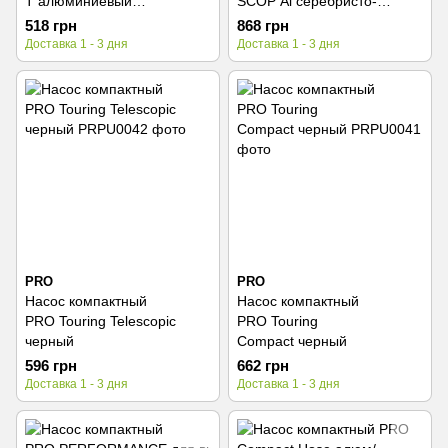
T алюминиевый
SCOP Al серебристо-
серебристый
черный
518 грн
868 грн
Доставка 1 - 3 дня
Доставка 1 - 3 дня
PRO
PRO
Насос компактный
Насос компактный
PRO Touring Telescopic
PRO Touring
черный
Compact черный
596 грн
662 грн
Доставка 1 - 3 дня
Доставка 1 - 3 дня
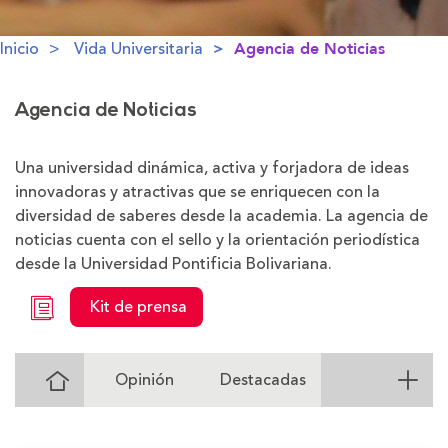
Inicio
Vida Universitaria
Agencia de Noticias
Agencia de Noticias
Una universidad dinámica, activa y forjadora de ideas
innovadoras y atractivas que se enriquecen con la
diversidad de saberes desde la academia. La agencia de
noticias cuenta con el sello y la orientación periodística
desde la Universidad Pontificia Bolivariana.
Kit de prensa
Ir
Opinión
Destacadas
al
Inicio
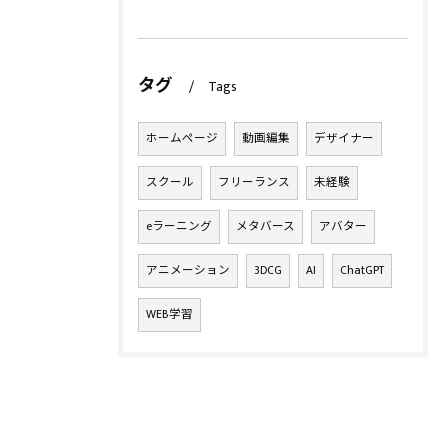
タグ
Tags
ホームページ
動画編集
デザイナー
スクール
フリーランス
未経験
eラーニング
メタバース
アバター
アニメーション
3DCG
AI
ChatGPT
WEB学習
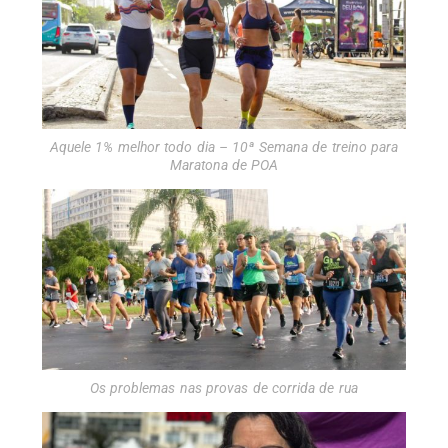
Aquele 1% melhor todo dia – 10ª Semana de treino para
Maratona de POA
Os problemas nas provas de corrida de rua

## [Exercise]
The exact lines from the beginning of the data through the one that contains "diversidad de saberes" must be given again, both ends included, and pictures must be left out.

## [Solution to this exercise]
T алюминиевый
SCOP Al серебристо-
серебристый
черный
518 грн
868 грн
Доставка 1 - 3 дня
Доставка 1 - 3 дня
PRO
PRO
Насос компактный
Насос компактный
PRO Touring Telescopic
PRO Touring
черный
Compact черный
596 грн
662 грн
Доставка 1 - 3 дня
Доставка 1 - 3 дня
Inicio
Vida Universitaria
Agencia de Noticias
Agencia de Noticias
Una universidad dinámica, activa y forjadora de ideas
innovadoras y atractivas que se enriquecen con la
diversidad de saberes desde la academia. La agencia de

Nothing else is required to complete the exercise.